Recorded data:
════════════════════

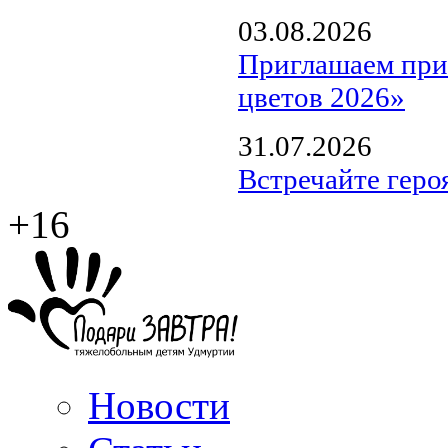
03.08.2026
Приглашаем прин
цветов 2026»
31.07.2026
Встречайте геро
+16
Новости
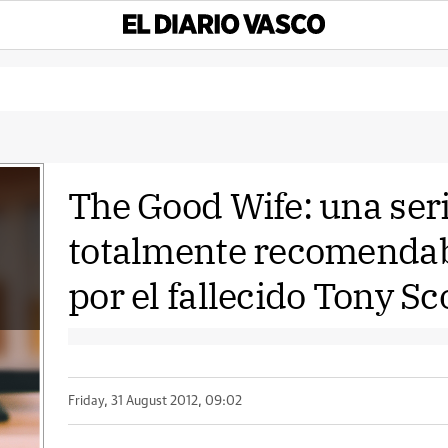
The Good Wife: una ser
totalmente recomendab
por el fallecido Tony Sc
Friday, 31 August 2012, 09:02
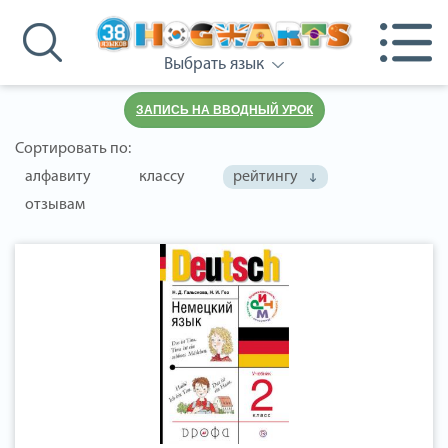
Выбрать язык
ЗАПИСЬ НА ВВОДНЫЙ УРОК
Сортировать по:
алфавиту
классу
рейтингу
отзывам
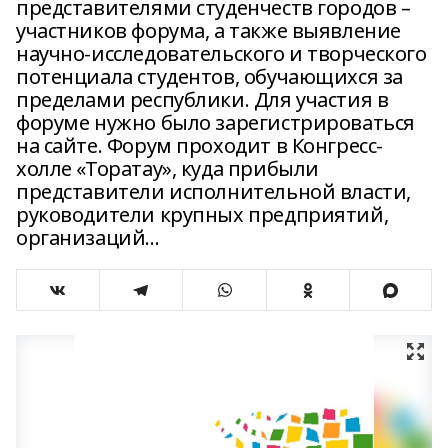
представителями студенчеств городов –
участников форума, а также выявление
научно-исследовательского и творческого
потенциала студентов, обучающихся за
пределами республики. Для участия в
форуме нужно было зарегистрироваться
на сайте. Форум проходит в Конгресс-
холле «Торатау», куда прибыли
представители исполнительной власти,
руководители крупных предприятий,
организаций...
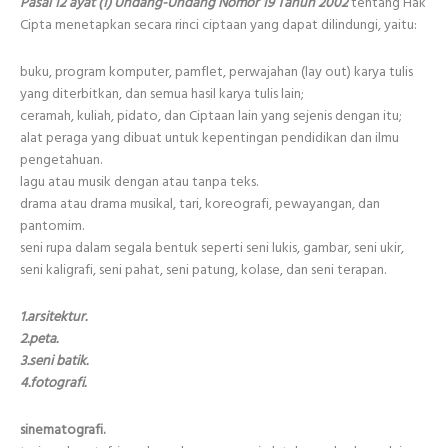
Pasal 12 ayat (1) Undang-Undang Nomor 19 Tahun 2002
tentang Hak
Cipta menetapkan secara rinci ciptaan yang dapat dilindungi, yaitu:
buku, program komputer, pamflet, perwajahan (lay out) karya tulis
yang diterbitkan, dan semua hasil karya tulis lain;
ceramah, kuliah, pidato, dan Ciptaan lain yang sejenis dengan itu;
alat peraga yang dibuat untuk kepentingan pendidikan dan ilmu
pengetahuan.
lagu atau musik dengan atau tanpa teks.
drama atau drama musikal, tari, koreografi, pewayangan, dan
pantomim.
seni rupa dalam segala bentuk seperti seni lukis, gambar, seni ukir,
seni kaligrafi, seni pahat, seni patung, kolase, dan seni terapan.
1.arsitektur.
2.peta.
3.seni batik.
4.fotografi.
sinematografi.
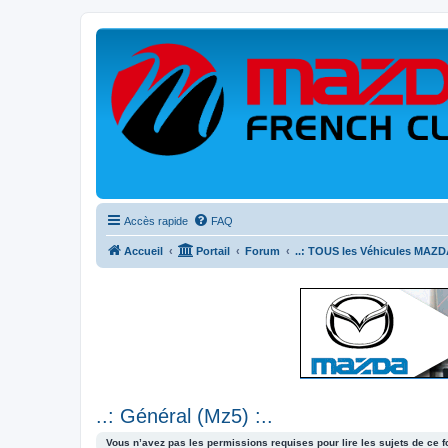
Accès rapide
FAQ
Accueil
Portail
Forum
..: TOUS les Véhicules MAZDA
..: Général (Mz5) :..
Vous n’avez pas les permissions requises pour lire les sujets de ce 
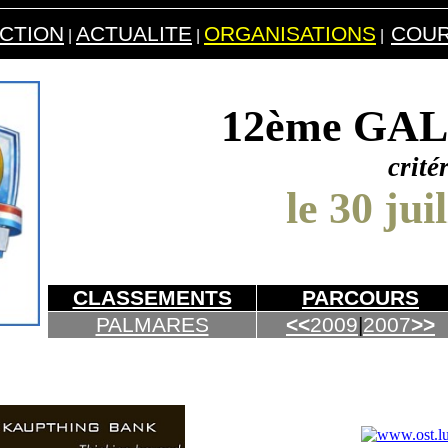
CTION
ACTUALITE
ORGANISATIONS
COU
|
|
|
12ème GA
crité
le 30 ju
CLASSEMENTS
PARCOURS
PALMARES
<<
2009
|
2007
>>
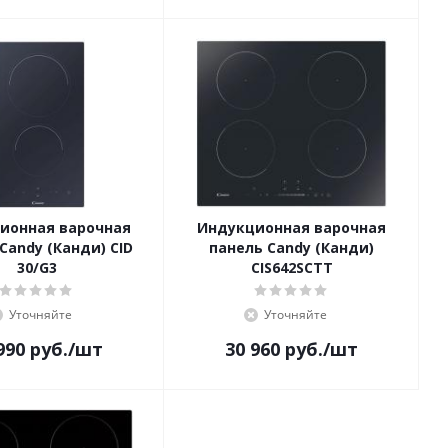
ионная варочная
Индукционная варочная
Candy (Канди) CID
панель Candy (Канди)
30/G3
CIS642SCTT
Уточняйте
Уточняйте
990
руб.
/шт
30 960
руб.
/шт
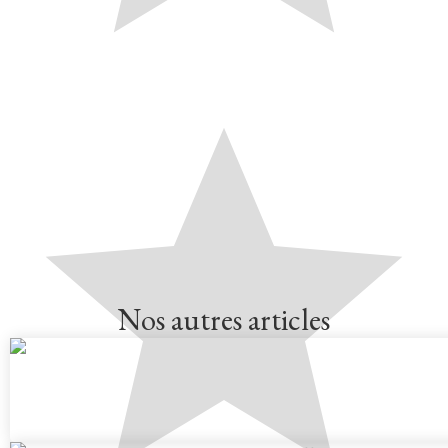
Nos autres articles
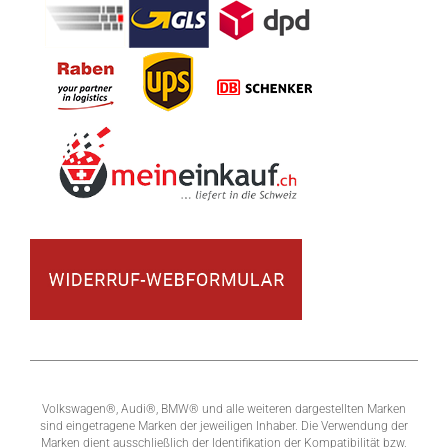
Volkswagen®, Audi®, BMW® und alle weiteren dargestellten Marken
sind eingetragene Marken der jeweiligen Inhaber. Die Verwendung der
Marken dient ausschließlich der Identifikation der Kompatibilität bzw.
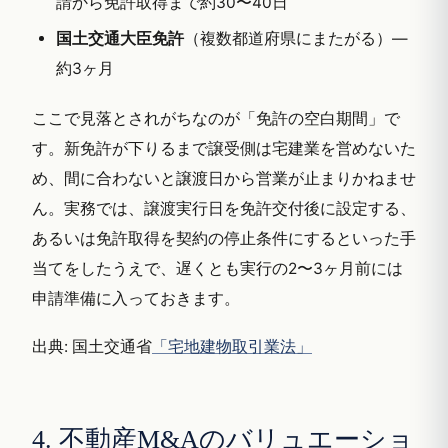
請から免許取得まで約30〜40日
国土交通大臣免許
（複数都道府県にまたがる）—
約3ヶ月
ここで見落とされがちなのが「免許の空白期間」で
す。新免許が下りるまで譲受側は宅建業を営めないた
め、間に合わないと譲渡日から営業が止まりかねませ
ん。実務では、譲渡実行日を免許交付後に設定する、
あるいは免許取得を契約の停止条件にするといった手
当てをしたうえで、遅くとも実行の2〜3ヶ月前には
申請準備に入っておきます。
出典: 国土交通省
「宅地建物取引業法」
4. 不動産M&Aのバリュエーショ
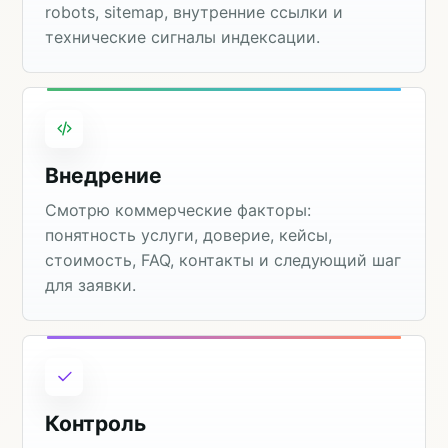
robots, sitemap, внутренние ссылки и
технические сигналы индексации.
Внедрение
Смотрю коммерческие факторы:
понятность услуги, доверие, кейсы,
стоимость, FAQ, контакты и следующий шаг
для заявки.
Контроль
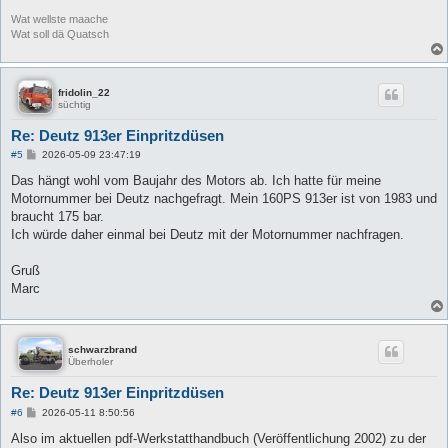
Wat wellste maache
Wat soll dä Quatsch
fridolin_22
süchtig
Re: Deutz 913er Einpritzdüsen
B
#5
2026-05-09 23:47:19
e
i
Das hängt wohl vom Baujahr des Motors ab. Ich hatte für meine
t
Motornummer bei Deutz nachgefragt. Mein 160PS 913er ist von 1983 und
r
a
braucht 175 bar.
g
Ich würde daher einmal bei Deutz mit der Motornummer nachfragen.
Gruß
Marc
schwarzbrand
Überholer
Re: Deutz 913er Einpritzdüsen
B
#6
2026-05-11 8:50:56
e
i
Also im aktuellen pdf-Werkstatthandbuch (Veröffentlichung 2002) zu der
t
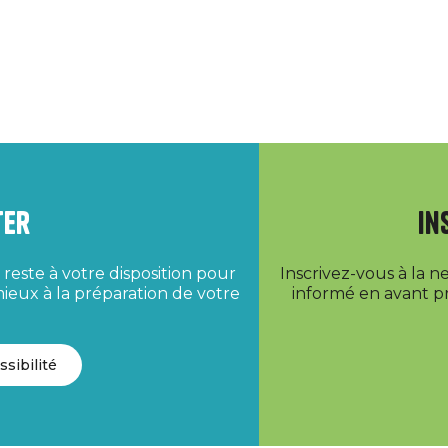
ter
In
reste à votre disposition pour
Inscrivez-vous à la 
ieux à la préparation de votre
informé en avant pr
ssibilité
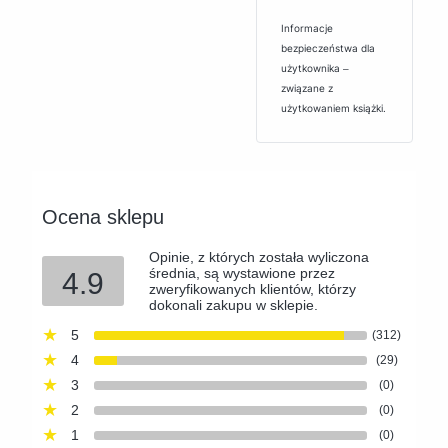
Informacje
bezpieczeństwa dla
użytkownika ‒
związane z
użytkowaniem książki.
Ocena sklepu
Opinie, z których została wyliczona
średnia, są wystawione przez
4.9
zweryfikowanych klientów, którzy
dokonali zakupu w sklepie.
5
(312)
4
(29)
3
(0)
2
(0)
1
(0)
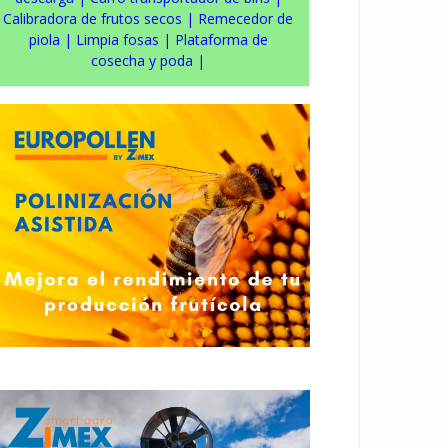
Calibradora de frutos secos
|
Remecedor de
piola
|
Limpia fosas
|
Plataforma de
cosecha y poda
|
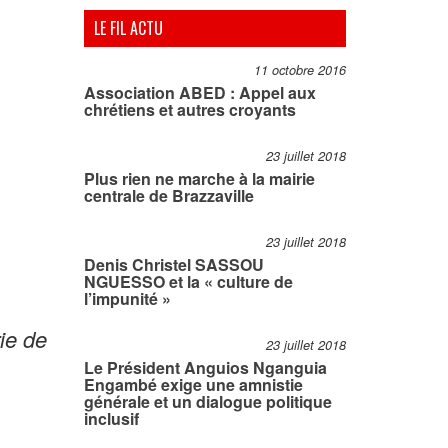
LE FIL ACTU
11 octobre 2016
Association ABED : Appel aux
chrétiens et autres croyants
23 juillet 2018
Plus rien ne marche à la mairie
centrale de Brazzaville
23 juillet 2018
Denis Christel SASSOU
NGUESSO et la « culture de
l’impunité »
ie de
23 juillet 2018
Le Président Anguios Nganguia
Engambé exige une amnistie
générale et un dialogue politique
inclusif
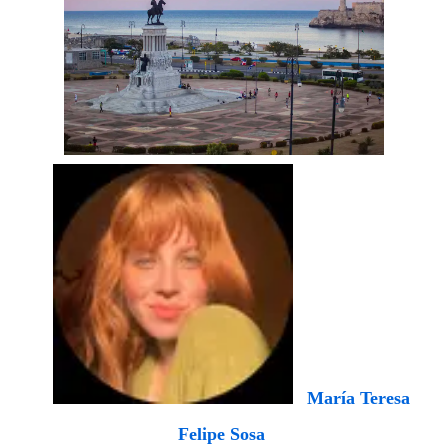
María Teresa
Felipe Sosa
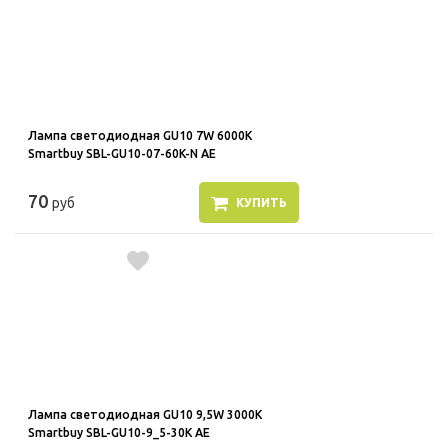
Лампа светодиодная GU10 7W 6000K
Smartbuy SBL-GU10-07-60K-N AE
70
руб
КУПИТЬ
Лампа светодиодная GU10 9,5W 3000K
Smartbuy SBL-GU10-9_5-30K AE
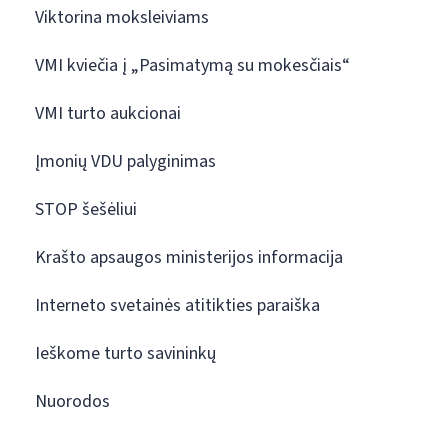
Viktorina moksleiviams
VMI kviečia į „Pasimatymą su mokesčiais“
VMI turto aukcionai
Įmonių VDU palyginimas
STOP šešėliui
Krašto apsaugos ministerijos informacija
Interneto svetainės atitikties paraiška
Ieškome turto savininkų
Nuorodos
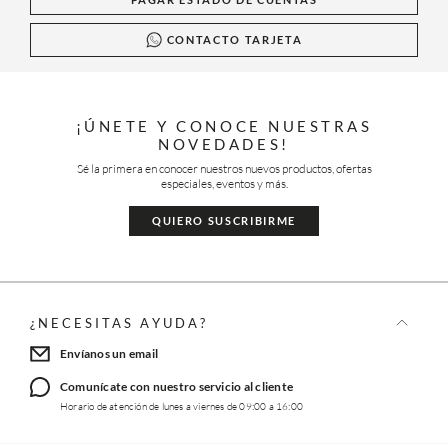
CONTACTO TARJETA
¡ÚNETE Y CONOCE NUESTRAS
NOVEDADES!
Sé la primera en conocer nuestros nuevos productos, ofertas
especiales, eventos y más.
QUIERO SUSCRIBIRME
¿NECESITAS AYUDA?
Envíanos un email
Comunícate con nuestro servicio al cliente
Horario de atención de lunes a viernes de 09:00 a 16:00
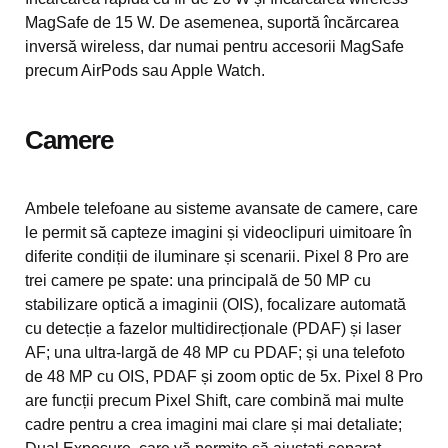
MagSafe de 15 W. De asemenea, suportă încărcarea
inversă wireless, dar numai pentru accesorii MagSafe
precum AirPods sau Apple Watch.
Camere
Ambele telefoane au sisteme avansate de camere, care
le permit să capteze imagini și videoclipuri uimitoare în
diferite condiții de iluminare și scenarii. Pixel 8 Pro are
trei camere pe spate: una principală de 50 MP cu
stabilizare optică a imaginii (OIS), focalizare automată
cu detecție a fazelor multidirecționale (PDAF) și laser
AF; una ultra-largă de 48 MP cu PDAF; și una telefoto
de 48 MP cu OIS, PDAF și zoom optic de 5x. Pixel 8 Pro
are funcții precum Pixel Shift, care combină mai multe
cadre pentru a crea imagini mai clare și mai detaliate;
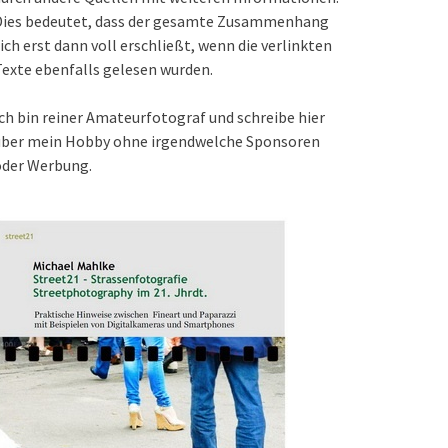
Dies bedeutet, dass der gesamte Zusammenhang
ich erst dann voll erschließt, wenn die verlinkten
exte ebenfalls gelesen wurden.
ch bin reiner Amateurfotograf und schreibe hier
über mein Hobby ohne irgendwelche Sponsoren
oder Werbung.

════════════════════

Give back each of the records above word for word, apart from the pictures.

03.08.2026
Приглашаем прин
цветов 2026»
31.07.2026
Встречайте геро
+16
Новости
The Good Wife: una ser
totalmente recomendab
por el fallecido Tony Sc
Friday, 31 August 2012, 09:02
Выбрать язык
ЗАПИСЬ НА ВВОДНЫЙ УРОК
Сортировать по:
алфавиту
классу
рейтингу
отзывам
представителями студенчеств городов –
участников форума, а также выявление
научно-исследовательского и творческого
потенциала студентов, обучающихся за
пределами республики. Для участия в
форуме нужно было зарегистрироваться
на сайте. Форум проходит в Конгресс-
холле «Торатау», куда прибыли
представители исполнительной власти,
руководители крупных предприятий,
организаций...
Pasal 12 ayat (1) Undang-Undang Nomor 19 Tahun 2002
tentang Hak
Cipta menetapkan secara rinci ciptaan yang dapat dilindungi, yaitu:
buku, program komputer, pamflet, perwajahan (lay out) karya tulis
yang diterbitkan, dan semua hasil karya tulis lain;
ceramah, kuliah, pidato, dan Ciptaan lain yang sejenis dengan itu;
alat peraga yang dibuat untuk kepentingan pendidikan dan ilmu
pengetahuan.
lagu atau musik dengan atau tanpa teks.
drama atau drama musikal, tari, koreografi, pewayangan, dan
pantomim.
seni rupa dalam segala bentuk seperti seni lukis, gambar, seni ukir,
seni kaligrafi, seni pahat, seni patung, kolase, dan seni terapan.
1.arsitektur.
2.peta.
3.seni batik.
4.fotografi.
sinematografi.
Accès rapide
FAQ
Accueil
Portail
Forum
..: TOUS les Véhicules MAZDA
..: Général (Mz5) :..
Vous n’avez pas les permissions requises pour lire les sujets de ce 
CTION
ACTUALITE
ORGANISATIONS
COU
|
|
|
12ème GA
crité
le 30 ju
CLASSEMENTS
PARCOURS
PALMARES
<<
2009
|
2007
>>
ионная варочная
Индукционная варочная
Candy (Канди) CID
панель Candy (Канди)
30/G3
CIS642SCTT
Уточняйте
Уточняйте
990
руб.
/шт
30 960
руб.
/шт
Nos autres articles
Volkswagen®, Audi®, BMW® und alle weiteren dargestellten Marken
sind eingetragene Marken der jeweiligen Inhaber. Die Verwendung der
Marken dient ausschließlich der Identifikation der Kompatibilität bzw.
請から免許取得まで約30〜40日
国土交通大臣免許
（複数都道府県にまたがる）—
約3ヶ月
ここで見落とされがちなのが「免許の空白期間」で
す。新免許が下りるまで譲受側は宅建業を営めないた
め、間に合わないと譲渡日から営業が止まりかねませ
ん。実務では、譲渡実行日を免許交付後に設定する、
あるいは免許取得を契約の停止条件にするといった手
当てをしたうえで、遅くとも実行の2〜3ヶ月前には
申請準備に入っておきます。
出典: 国土交通省
「宅地建物取引業法」
4. 不動産M&Aのバリュエーショ
robots, sitemap, внутренние ссылки и
технические сигналы индексации.
Внедрение
Смотрю коммерческие факторы:
понятность услуги, доверие, кейсы,
стоимость, FAQ, контакты и следующий шаг
для заявки.
Контроль
Wat wellste maache
Wat soll dä Quatsch
fridolin_22
süchtig
Re: Deutz 913er Einpritzdüsen
B
#5
2026-05-09 23:47:19
e
i
Das hängt wohl vom Baujahr des Motors ab. Ich hatte für meine
t
Motornummer bei Deutz nachgefragt. Mein 160PS 913er ist von 1983 und
r
a
braucht 175 bar.
g
Ich würde daher einmal bei Deutz mit der Motornummer nachfragen.
Gruß
Marc
schwarzbrand
Überholer
Re: Deutz 913er Einpritzdüsen
B
#6
2026-05-11 8:50:56
e
i
Also im aktuellen pdf-Werkstatthandbuch (Veröffentlichung 2002) zu der
t
ter
In
reste à votre disposition pour
Inscrivez-vous à la 
ieux à la préparation de votre
informé en avant pr
ssibilité
Informacje
bezpieczeństwa dla
użytkownika ‒
związane z
użytkowaniem książki.
Ocena sklepu
Opinie, z których została wyliczona
średnia, są wystawione przez
4.9
zweryfikowanych klientów, którzy
dokonali zakupu w sklepie.
5
(312)
4
(29)
3
(0)
2
(0)
1
(0)
Calibradora de frutos secos
|
Remecedor de
piola
|
Limpia fosas
|
Plataforma de
cosecha y poda
|
LE FIL ACTU
11 octobre 2016
Association ABED : Appel aux
chrétiens et autres croyants
23 juillet 2018
Plus rien ne marche à la mairie
centrale de Brazzaville
23 juillet 2018
Denis Christel SASSOU
NGUESSO et la « culture de
l’impunité »
ie de
23 juillet 2018
Le Président Anguios Nganguia
Engambé exige une amnistie
générale et un dialogue politique
inclusif
María Teresa
Felipe Sosa
Лампа светодиодная GU10 7W 6000K
Smartbuy SBL-GU10-07-60K-N AE
70
руб
КУПИТЬ
Лампа светодиодная GU10 9,5W 3000K
Smartbuy SBL-GU10-9_5-30K AE
Viktorina moksleiviams
VMI kviečia į „Pasimatymą su mokesčiais“
VMI turto aukcionai
Įmonių VDU palyginimas
STOP šešėliui
Krašto apsaugos ministerijos informacija
Interneto svetainės atitikties paraiška
Ieškome turto savininkų
Nuorodos
CONTACTO TARJETA
¡ÚNETE Y CONOCE NUESTRAS
NOVEDADES!
Sé la primera en conocer nuestros nuevos productos, ofertas
especiales, eventos y más.
QUIERO SUSCRIBIRME
¿NECESITAS AYUDA?
Envíanos un email
Comunícate con nuestro servicio al cliente
Horario de atención de lunes a viernes de 09:00 a 16:00
MagSafe de 15 W. De asemenea, suportă încărcarea
inversă wireless, dar numai pentru accesorii MagSafe
precum AirPods sau Apple Watch.
Camere
Ambele telefoane au sisteme avansate de camere, care
le permit să capteze imagini și videoclipuri uimitoare în
diferite condiții de iluminare și scenarii. Pixel 8 Pro are
trei camere pe spate: una principală de 50 MP cu
stabilizare optică a imaginii (OIS), focalizare automată
cu detecție a fazelor multidirecționale (PDAF) și laser
AF; una ultra-largă de 48 MP cu PDAF; și una telefoto
de 48 MP cu OIS, PDAF și zoom optic de 5x. Pixel 8 Pro
are funcții precum Pixel Shift, care combină mai multe
cadre pentru a crea imagini mai clare și mai detaliate;
Dies bedeutet, dass der gesamte Zusammenhang
ich erst dann voll erschließt, wenn die verlinkten
exte ebenfalls gelesen wurden.
ch bin reiner Amateurfotograf und schreibe hier
über mein Hobby ohne irgendwelche Sponsoren
oder Werbung.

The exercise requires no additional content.